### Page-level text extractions
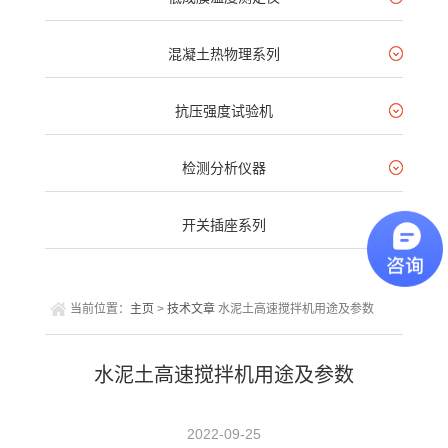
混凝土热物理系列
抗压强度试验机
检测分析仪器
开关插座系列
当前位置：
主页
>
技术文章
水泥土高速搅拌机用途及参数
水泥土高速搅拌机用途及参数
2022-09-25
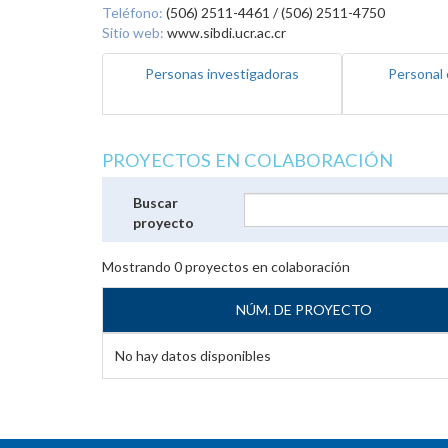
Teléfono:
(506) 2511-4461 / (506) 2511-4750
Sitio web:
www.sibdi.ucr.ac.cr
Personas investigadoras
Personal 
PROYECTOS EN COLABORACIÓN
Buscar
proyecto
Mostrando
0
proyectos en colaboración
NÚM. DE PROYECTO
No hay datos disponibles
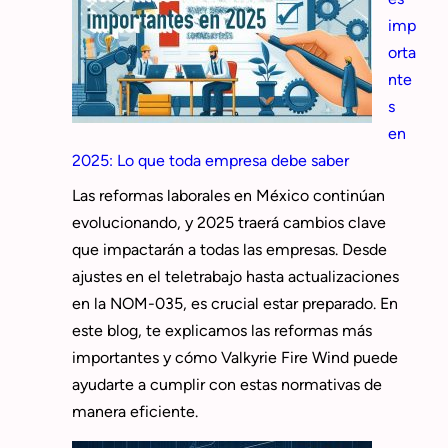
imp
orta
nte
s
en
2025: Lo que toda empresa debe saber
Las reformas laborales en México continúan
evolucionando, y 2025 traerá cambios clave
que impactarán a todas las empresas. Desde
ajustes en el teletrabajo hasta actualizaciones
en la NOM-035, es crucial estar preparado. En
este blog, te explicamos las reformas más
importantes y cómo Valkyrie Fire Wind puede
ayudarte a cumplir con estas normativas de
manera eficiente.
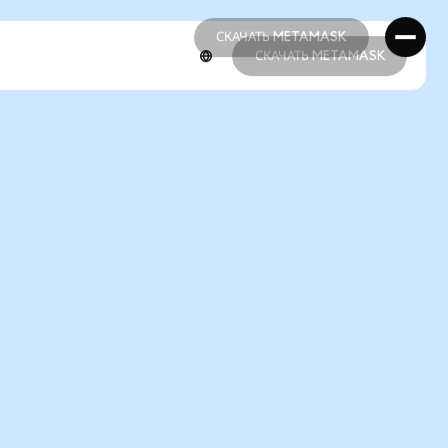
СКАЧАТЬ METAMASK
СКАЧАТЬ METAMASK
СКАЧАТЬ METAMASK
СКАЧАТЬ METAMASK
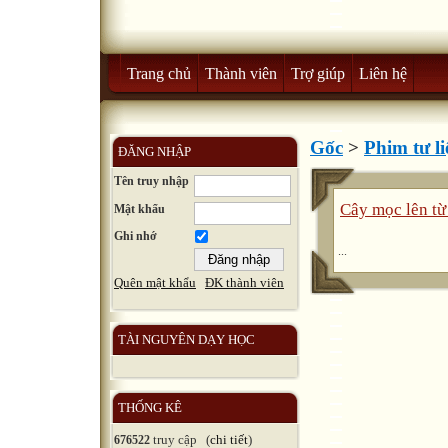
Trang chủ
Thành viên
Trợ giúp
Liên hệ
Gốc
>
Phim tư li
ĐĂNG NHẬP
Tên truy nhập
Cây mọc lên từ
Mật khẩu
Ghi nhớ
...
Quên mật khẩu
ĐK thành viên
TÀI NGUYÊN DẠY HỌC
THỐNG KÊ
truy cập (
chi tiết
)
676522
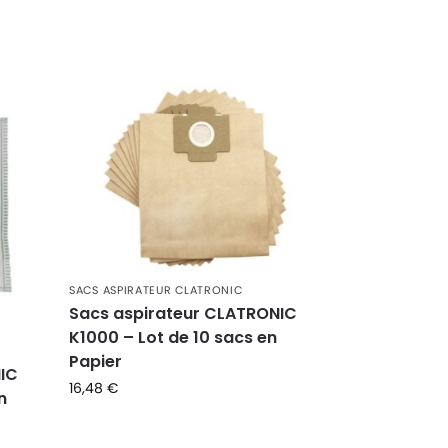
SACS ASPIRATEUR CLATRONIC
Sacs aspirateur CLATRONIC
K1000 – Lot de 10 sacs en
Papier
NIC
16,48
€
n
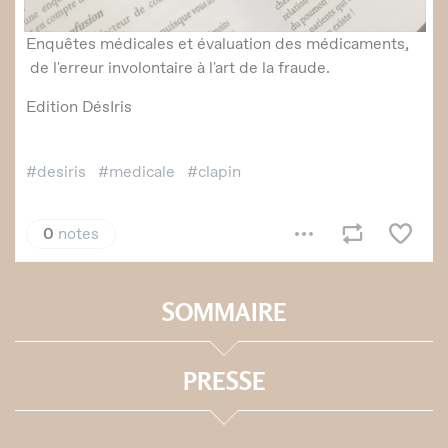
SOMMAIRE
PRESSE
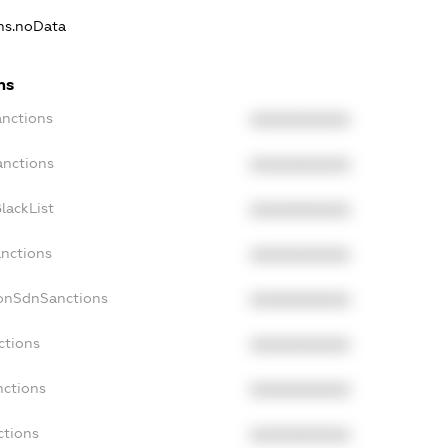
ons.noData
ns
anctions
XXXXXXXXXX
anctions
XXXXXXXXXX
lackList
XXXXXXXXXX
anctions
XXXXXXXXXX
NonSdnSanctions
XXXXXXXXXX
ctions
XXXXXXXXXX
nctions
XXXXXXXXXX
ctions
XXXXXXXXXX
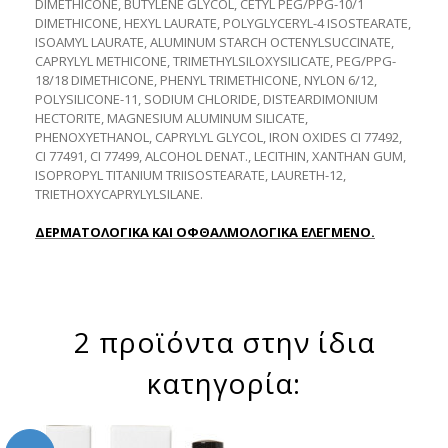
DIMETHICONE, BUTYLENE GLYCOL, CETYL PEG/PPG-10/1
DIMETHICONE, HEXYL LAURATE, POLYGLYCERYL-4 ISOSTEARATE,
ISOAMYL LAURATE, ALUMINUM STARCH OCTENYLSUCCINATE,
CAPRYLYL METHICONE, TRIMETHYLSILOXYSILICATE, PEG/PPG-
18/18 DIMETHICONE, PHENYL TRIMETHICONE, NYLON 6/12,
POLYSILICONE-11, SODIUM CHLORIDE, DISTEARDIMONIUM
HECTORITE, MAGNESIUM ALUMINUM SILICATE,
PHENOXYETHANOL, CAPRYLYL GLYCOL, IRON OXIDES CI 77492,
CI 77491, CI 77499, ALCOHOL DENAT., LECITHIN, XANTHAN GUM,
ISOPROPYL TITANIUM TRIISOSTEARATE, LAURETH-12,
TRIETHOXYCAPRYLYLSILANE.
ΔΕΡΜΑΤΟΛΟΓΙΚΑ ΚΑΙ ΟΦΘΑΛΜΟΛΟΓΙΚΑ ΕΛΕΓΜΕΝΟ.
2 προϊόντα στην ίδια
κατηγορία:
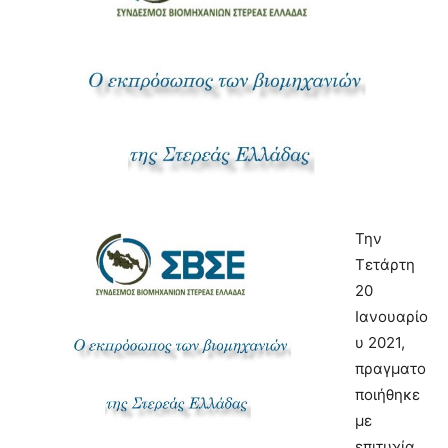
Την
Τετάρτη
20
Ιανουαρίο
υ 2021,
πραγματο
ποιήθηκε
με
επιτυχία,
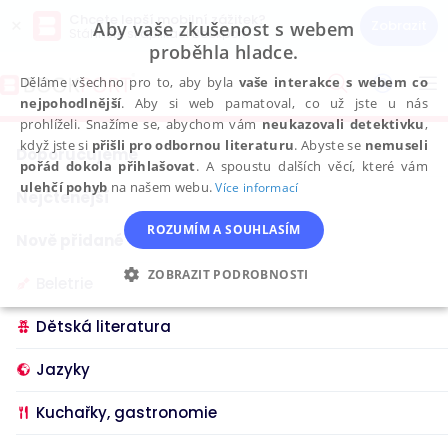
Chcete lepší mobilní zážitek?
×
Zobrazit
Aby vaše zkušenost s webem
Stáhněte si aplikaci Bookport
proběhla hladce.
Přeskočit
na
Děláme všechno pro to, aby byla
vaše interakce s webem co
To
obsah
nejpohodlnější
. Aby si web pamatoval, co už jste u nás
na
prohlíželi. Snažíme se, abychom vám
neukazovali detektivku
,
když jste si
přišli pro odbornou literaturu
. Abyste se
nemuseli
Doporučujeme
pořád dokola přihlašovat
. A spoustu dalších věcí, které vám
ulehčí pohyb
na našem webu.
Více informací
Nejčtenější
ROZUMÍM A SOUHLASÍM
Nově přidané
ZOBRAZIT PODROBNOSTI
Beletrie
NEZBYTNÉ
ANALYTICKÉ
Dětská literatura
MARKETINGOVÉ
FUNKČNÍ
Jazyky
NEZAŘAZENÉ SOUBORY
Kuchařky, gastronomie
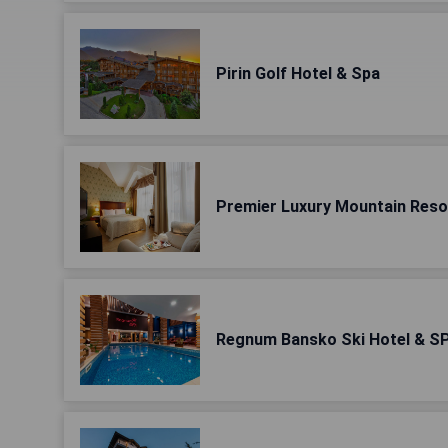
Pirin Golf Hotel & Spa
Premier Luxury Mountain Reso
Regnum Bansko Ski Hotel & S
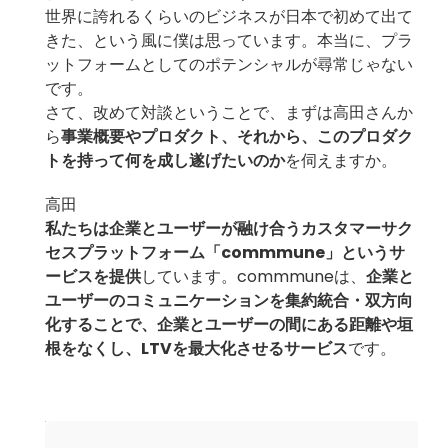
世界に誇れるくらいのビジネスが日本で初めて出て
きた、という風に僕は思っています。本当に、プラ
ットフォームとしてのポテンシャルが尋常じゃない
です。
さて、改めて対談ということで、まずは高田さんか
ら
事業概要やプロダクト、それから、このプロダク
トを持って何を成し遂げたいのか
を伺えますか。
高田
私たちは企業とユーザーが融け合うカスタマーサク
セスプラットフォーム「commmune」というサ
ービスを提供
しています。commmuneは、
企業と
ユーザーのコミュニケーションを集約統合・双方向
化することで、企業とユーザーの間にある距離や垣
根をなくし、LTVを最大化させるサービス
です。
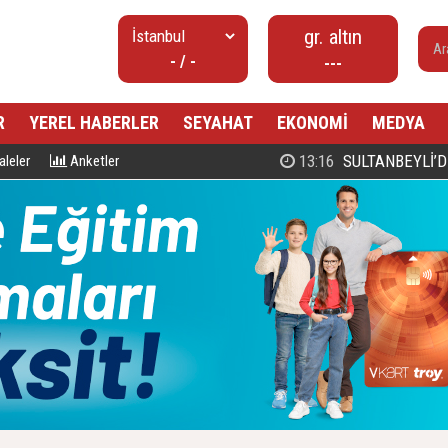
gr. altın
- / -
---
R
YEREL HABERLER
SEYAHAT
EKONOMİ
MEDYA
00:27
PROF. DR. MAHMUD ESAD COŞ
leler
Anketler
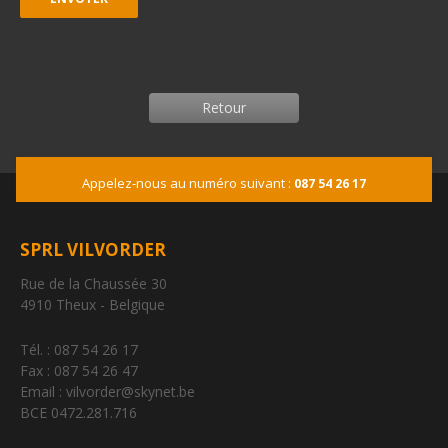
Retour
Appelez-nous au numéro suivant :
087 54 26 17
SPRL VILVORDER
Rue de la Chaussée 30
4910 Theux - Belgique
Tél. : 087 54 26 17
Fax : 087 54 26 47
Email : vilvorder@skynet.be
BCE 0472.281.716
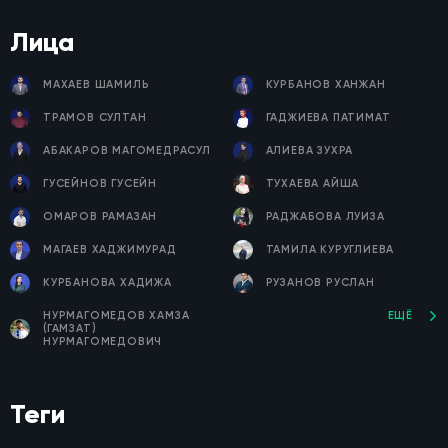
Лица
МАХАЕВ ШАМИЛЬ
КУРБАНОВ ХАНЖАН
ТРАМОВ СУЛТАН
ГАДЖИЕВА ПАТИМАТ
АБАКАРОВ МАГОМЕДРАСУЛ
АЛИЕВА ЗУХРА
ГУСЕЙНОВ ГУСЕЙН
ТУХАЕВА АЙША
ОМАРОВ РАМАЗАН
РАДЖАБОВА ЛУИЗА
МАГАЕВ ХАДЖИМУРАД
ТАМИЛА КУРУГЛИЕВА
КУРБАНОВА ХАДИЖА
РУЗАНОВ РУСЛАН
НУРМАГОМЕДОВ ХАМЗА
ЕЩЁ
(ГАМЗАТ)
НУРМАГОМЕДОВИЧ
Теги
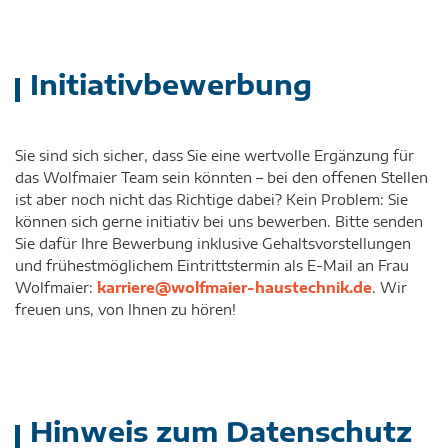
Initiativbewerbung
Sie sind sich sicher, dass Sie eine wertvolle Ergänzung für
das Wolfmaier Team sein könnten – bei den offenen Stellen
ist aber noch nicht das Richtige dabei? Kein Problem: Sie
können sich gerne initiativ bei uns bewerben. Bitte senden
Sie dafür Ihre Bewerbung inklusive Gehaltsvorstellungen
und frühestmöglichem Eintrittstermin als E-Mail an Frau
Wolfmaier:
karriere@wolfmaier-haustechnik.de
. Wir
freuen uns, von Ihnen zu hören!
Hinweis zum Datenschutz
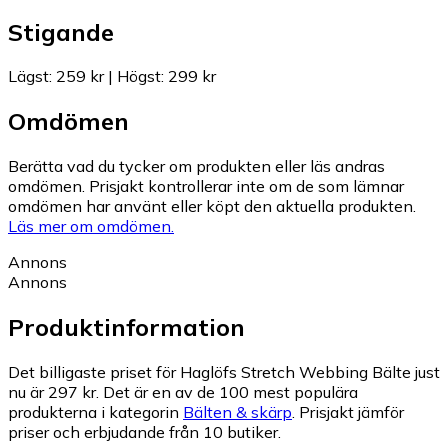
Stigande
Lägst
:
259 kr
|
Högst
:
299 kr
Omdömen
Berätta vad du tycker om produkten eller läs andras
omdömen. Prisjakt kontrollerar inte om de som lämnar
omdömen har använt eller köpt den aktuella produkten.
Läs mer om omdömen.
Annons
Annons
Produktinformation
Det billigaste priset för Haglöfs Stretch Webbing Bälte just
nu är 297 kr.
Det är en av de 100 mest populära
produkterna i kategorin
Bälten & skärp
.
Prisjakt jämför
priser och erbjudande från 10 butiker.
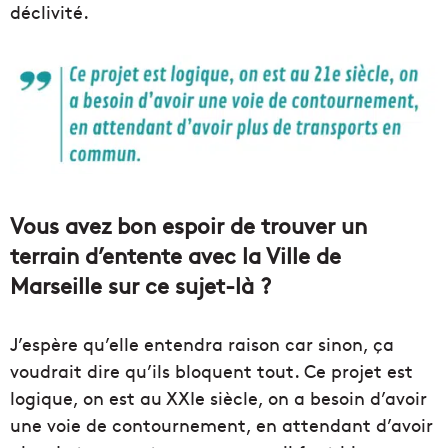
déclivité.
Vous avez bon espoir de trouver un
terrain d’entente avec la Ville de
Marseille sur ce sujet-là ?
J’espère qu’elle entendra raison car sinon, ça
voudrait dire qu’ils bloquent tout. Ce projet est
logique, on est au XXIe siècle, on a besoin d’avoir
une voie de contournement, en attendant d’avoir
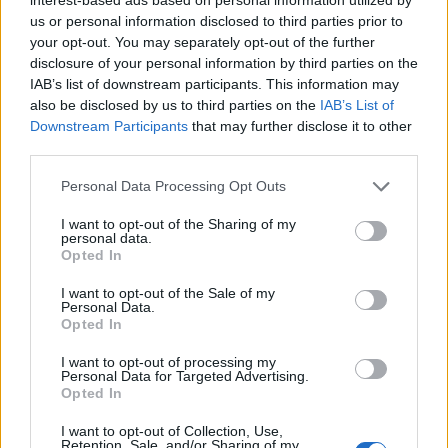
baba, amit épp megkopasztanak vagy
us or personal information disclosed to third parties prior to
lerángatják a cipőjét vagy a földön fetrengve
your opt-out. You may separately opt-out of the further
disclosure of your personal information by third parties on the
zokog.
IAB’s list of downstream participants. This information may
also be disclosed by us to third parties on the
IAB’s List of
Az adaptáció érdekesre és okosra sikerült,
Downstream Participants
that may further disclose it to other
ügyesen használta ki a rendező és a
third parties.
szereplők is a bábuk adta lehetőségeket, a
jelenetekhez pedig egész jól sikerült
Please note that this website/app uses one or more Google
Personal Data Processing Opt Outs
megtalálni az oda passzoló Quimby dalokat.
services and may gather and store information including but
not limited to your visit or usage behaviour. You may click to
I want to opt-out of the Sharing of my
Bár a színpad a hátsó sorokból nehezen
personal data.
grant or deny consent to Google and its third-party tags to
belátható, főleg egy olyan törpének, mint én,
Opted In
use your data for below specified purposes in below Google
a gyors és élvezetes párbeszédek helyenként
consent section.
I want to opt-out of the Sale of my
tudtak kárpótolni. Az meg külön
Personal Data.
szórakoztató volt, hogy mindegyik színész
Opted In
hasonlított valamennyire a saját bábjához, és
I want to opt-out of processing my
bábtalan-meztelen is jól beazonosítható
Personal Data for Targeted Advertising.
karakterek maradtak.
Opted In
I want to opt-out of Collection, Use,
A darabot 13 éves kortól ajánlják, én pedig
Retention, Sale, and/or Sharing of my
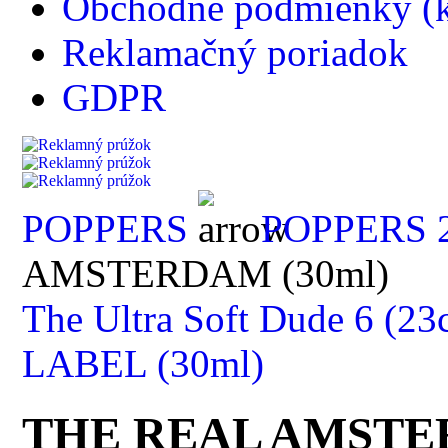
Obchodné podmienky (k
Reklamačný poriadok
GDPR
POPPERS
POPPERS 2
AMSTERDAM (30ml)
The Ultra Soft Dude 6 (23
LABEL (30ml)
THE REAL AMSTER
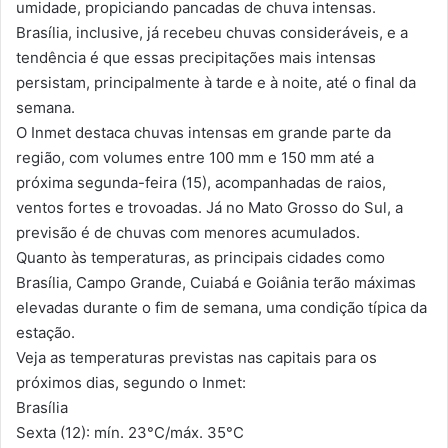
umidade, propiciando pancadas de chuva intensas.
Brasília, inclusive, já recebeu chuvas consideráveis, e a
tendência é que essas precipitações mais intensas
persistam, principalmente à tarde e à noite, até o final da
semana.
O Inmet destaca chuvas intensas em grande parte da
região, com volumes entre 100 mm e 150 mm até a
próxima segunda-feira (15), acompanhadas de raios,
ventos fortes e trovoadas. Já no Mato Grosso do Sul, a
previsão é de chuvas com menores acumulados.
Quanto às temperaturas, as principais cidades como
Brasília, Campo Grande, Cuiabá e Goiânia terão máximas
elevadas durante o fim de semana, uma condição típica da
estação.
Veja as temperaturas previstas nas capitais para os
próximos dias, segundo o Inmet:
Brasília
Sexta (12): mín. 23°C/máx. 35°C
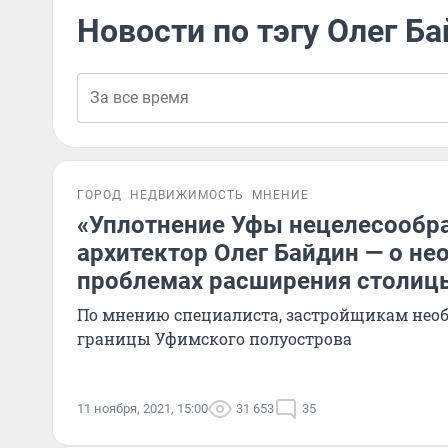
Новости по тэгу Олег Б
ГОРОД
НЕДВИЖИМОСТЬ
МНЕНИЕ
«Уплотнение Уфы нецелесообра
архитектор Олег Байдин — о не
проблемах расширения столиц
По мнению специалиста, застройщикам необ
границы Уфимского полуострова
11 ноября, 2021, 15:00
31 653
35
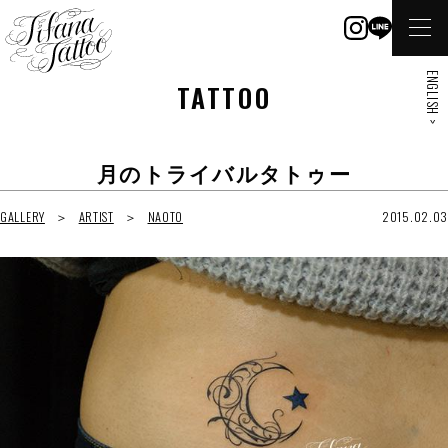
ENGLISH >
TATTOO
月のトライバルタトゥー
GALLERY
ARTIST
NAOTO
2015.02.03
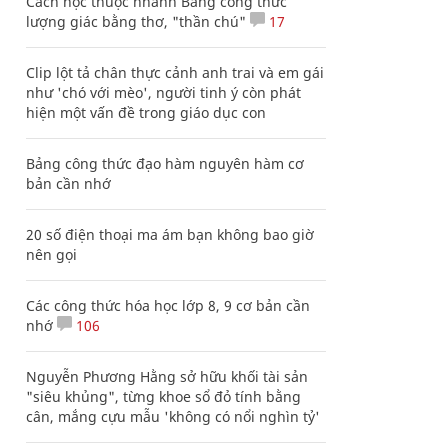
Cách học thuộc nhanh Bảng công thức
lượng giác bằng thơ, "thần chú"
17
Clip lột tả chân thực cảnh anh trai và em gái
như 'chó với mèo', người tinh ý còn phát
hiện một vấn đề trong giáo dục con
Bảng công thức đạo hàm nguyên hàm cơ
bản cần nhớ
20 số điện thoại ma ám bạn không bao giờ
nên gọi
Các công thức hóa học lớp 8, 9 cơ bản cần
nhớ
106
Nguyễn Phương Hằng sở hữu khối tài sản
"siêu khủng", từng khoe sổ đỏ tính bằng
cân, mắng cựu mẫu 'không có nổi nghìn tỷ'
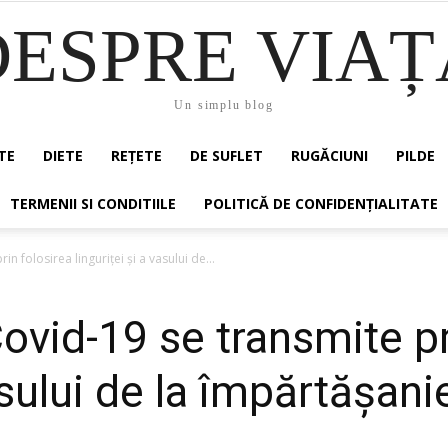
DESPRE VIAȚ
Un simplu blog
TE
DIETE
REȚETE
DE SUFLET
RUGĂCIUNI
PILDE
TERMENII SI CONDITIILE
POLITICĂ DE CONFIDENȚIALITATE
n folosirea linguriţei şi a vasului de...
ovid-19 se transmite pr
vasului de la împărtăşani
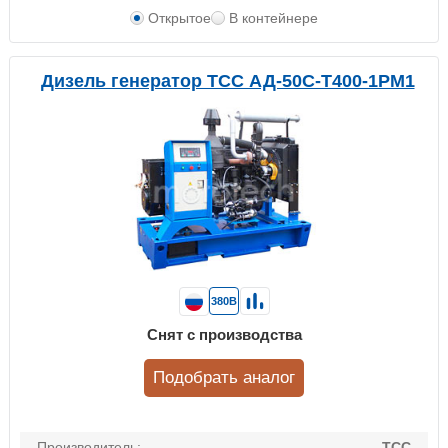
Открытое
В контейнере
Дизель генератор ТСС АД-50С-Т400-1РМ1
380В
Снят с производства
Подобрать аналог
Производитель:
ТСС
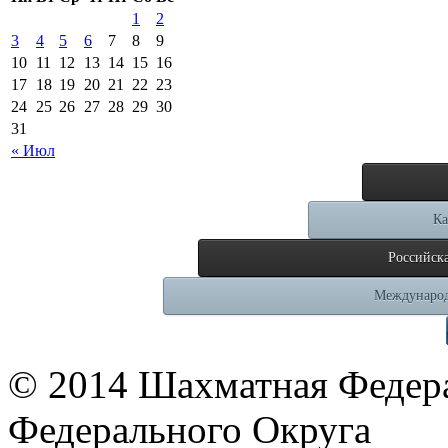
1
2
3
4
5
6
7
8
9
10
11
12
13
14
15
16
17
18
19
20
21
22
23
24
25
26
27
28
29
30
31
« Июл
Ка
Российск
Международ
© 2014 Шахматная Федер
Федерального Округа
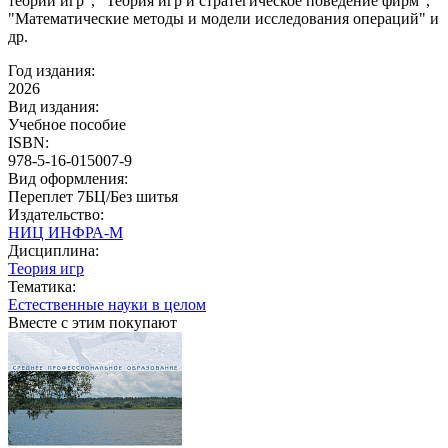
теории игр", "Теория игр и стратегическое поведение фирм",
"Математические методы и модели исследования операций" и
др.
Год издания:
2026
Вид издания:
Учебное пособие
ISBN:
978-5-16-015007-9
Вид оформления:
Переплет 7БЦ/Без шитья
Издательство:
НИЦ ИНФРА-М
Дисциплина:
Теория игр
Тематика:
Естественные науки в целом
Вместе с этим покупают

### THE PROBLEM
When pictures appear in the records above, leave them out and reproduce exactly each line from the first through the line containing "PHENOXYETHANOL, CAPRYLYL GLYCOL, IRON", both included.

### ANSWER FOR THE TASK
混凝土热物理系列
抗压强度试验机
检测分析仪器
开关插座系列
当前位置：
主页
>
技术文章
水泥土高速搅拌机用途及参数
水泥土高速搅拌机用途及参数
2022-09-25
Teléfono:
(506) 2511-4461 / (506) 2511-4750
Sitio web:
www.sibdi.ucr.ac.cr
Personas investigadoras
Personal 
PROYECTOS EN COLABORACIÓN
Buscar
proyecto
Mostrando
0
proyectos en colaboración
NÚM. DE PROYECTO
No hay datos disponibles
imp
orta
nte
s
en
2025: Lo que toda empresa debe saber
Las reformas laborales en México continúan
evolucionando, y 2025 traerá cambios clave
que impactarán a todas las empresas. Desde
ajustes en el teletrabajo hasta actualizaciones
en la NOM-035, es crucial estar preparado. En
este blog, te explicamos las reformas más
importantes y cómo Valkyrie Fire Wind puede
ayudarte a cumplir con estas normativas de
manera eficiente.
СКАЧАТЬ METAMASK
СКАЧАТЬ METAMASK
СКАЧАТЬ METAMASK
СКАЧАТЬ METAMASK
Trang chủ
Thành viên
Trợ giúp
Liên hệ
Gốc
>
Phim tư li
ĐĂNG NHẬP
Tên truy nhập
Cây mọc lên từ
Mật khẩu
Ghi nhớ
...
Quên mật khẩu
ĐK thành viên
TÀI NGUYÊN DẠY HỌC
THỐNG KÊ
truy cập (
chi tiết
)
676522
SACS ASPIRATEUR CLATRONIC
Sacs aspirateur CLATRONIC
K1000 – Lot de 10 sacs en
Papier
NIC
16,48
€
n
SOMMAIRE
PRESSE
ons.noData
ns
anctions
XXXXXXXXXX
anctions
XXXXXXXXXX
lackList
XXXXXXXXXX
anctions
XXXXXXXXXX
NonSdnSanctions
XXXXXXXXXX
ctions
XXXXXXXXXX
nctions
XXXXXXXXXX
ctions
XXXXXXXXXX
DIMETHICONE, BUTYLENE GLYCOL, CETYL PEG/PPG-10/1
DIMETHICONE, HEXYL LAURATE, POLYGLYCERYL-4 ISOSTEARATE,
ISOAMYL LAURATE, ALUMINUM STARCH OCTENYLSUCCINATE,
CAPRYLYL METHICONE, TRIMETHYLSILOXYSILICATE, PEG/PPG-
18/18 DIMETHICONE, PHENYL TRIMETHICONE, NYLON 6/12,
POLYSILICONE-11, SODIUM CHLORIDE, DISTEARDIMONIUM
HECTORITE, MAGNESIUM ALUMINUM SILICATE,
PHENOXYETHANOL, CAPRYLYL GLYCOL, IRON OXIDES CI 77492,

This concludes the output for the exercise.